* **Instructions to follow**: As an exercise, transcribe the data below in full and exactly, omitting pictures.

[Dataset entries]
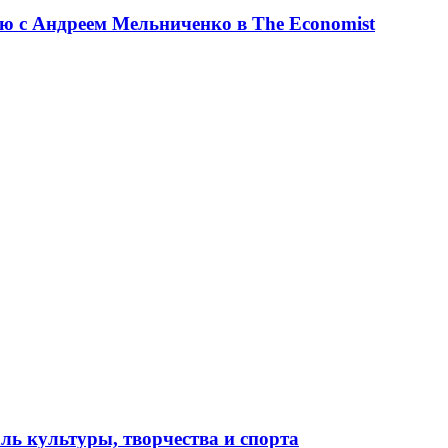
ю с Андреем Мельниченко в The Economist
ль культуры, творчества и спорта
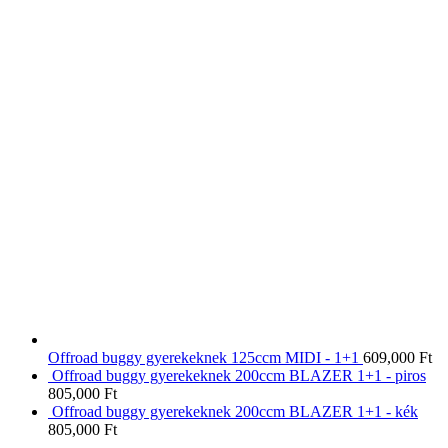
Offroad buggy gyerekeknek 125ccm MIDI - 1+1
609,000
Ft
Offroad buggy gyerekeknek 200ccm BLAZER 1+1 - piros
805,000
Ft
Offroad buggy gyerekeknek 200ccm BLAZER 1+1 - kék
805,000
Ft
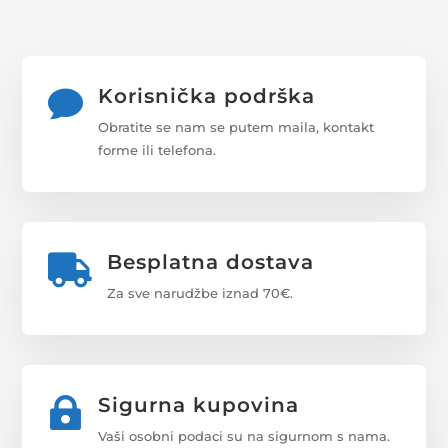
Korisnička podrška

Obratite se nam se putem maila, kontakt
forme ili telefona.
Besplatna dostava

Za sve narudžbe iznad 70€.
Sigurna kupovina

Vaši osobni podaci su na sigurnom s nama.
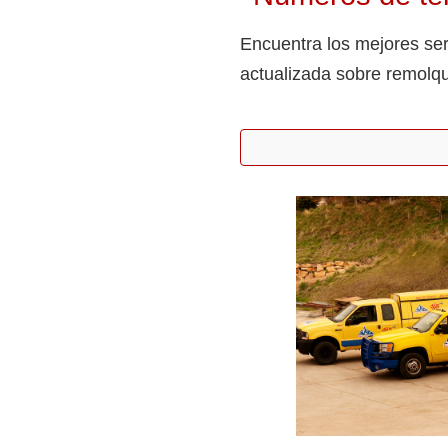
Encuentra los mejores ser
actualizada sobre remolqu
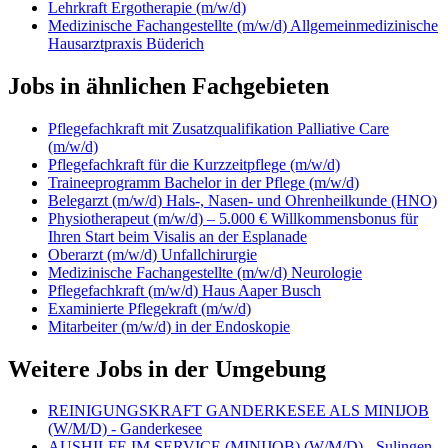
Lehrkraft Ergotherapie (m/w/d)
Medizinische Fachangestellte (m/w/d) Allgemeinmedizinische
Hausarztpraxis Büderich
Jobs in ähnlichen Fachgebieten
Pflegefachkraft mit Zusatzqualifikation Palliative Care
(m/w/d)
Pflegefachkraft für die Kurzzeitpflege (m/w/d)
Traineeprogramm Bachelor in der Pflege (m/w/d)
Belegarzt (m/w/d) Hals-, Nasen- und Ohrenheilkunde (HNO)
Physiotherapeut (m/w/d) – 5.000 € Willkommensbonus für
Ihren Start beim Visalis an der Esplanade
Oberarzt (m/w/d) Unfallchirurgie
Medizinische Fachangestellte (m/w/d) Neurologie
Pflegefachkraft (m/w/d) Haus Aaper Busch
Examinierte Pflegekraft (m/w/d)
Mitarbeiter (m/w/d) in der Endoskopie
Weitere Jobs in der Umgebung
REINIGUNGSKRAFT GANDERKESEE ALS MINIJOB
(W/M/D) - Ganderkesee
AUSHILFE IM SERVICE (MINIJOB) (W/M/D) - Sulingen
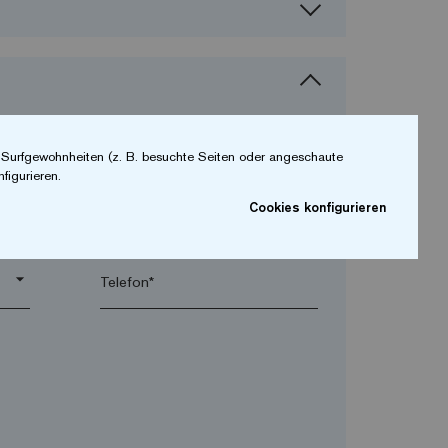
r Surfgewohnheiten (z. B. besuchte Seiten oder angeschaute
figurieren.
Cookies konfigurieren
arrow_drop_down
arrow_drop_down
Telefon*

* **Written response**:
ю с Андреем Мельниченко в The Economist
ль культуры, творчества и спорта
Offroad buggy gyerekeknek 125ccm MIDI - 1+1
609,000
Ft
Offroad buggy gyerekeknek 200ccm BLAZER 1+1 - piros
805,000
Ft
Offroad buggy gyerekeknek 200ccm BLAZER 1+1 - kék
805,000
Ft
Korisnička podrška

Obratite se nam se putem maila, kontakt
forme ili telefona.
Besplatna dostava

Za sve narudžbe iznad 70€.
Sigurna kupovina

Vaši osobni podaci su na sigurnom s nama.
Encuentra los mejores ser
actualizada sobre remolqu
Lehrkraft Ergotherapie (m/w/d)
Medizinische Fachangestellte (m/w/d) Allgemeinmedizinische
Hausarztpraxis Büderich
Jobs in ähnlichen Fachgebieten
Pflegefachkraft mit Zusatzqualifikation Palliative Care
(m/w/d)
Pflegefachkraft für die Kurzzeitpflege (m/w/d)
Traineeprogramm Bachelor in der Pflege (m/w/d)
Belegarzt (m/w/d) Hals-, Nasen- und Ohrenheilkunde (HNO)
Physiotherapeut (m/w/d) – 5.000 € Willkommensbonus für
Ihren Start beim Visalis an der Esplanade
Oberarzt (m/w/d) Unfallchirurgie
Medizinische Fachangestellte (m/w/d) Neurologie
Pflegefachkraft (m/w/d) Haus Aaper Busch
Examinierte Pflegekraft (m/w/d)
Mitarbeiter (m/w/d) in der Endoskopie
Weitere Jobs in der Umgebung
REINIGUNGSKRAFT GANDERKESEE ALS MINIJOB
(W/M/D) - Ganderkesee
AUSHILFE IM SERVICE (MINIJOB) (W/M/D) - Sulingen
r Surfgewohnheiten (z. B. besuchte Seiten oder angeschaute
figurieren.
Cookies konfigurieren
arrow_drop_down
arrow_drop_down
Telefon*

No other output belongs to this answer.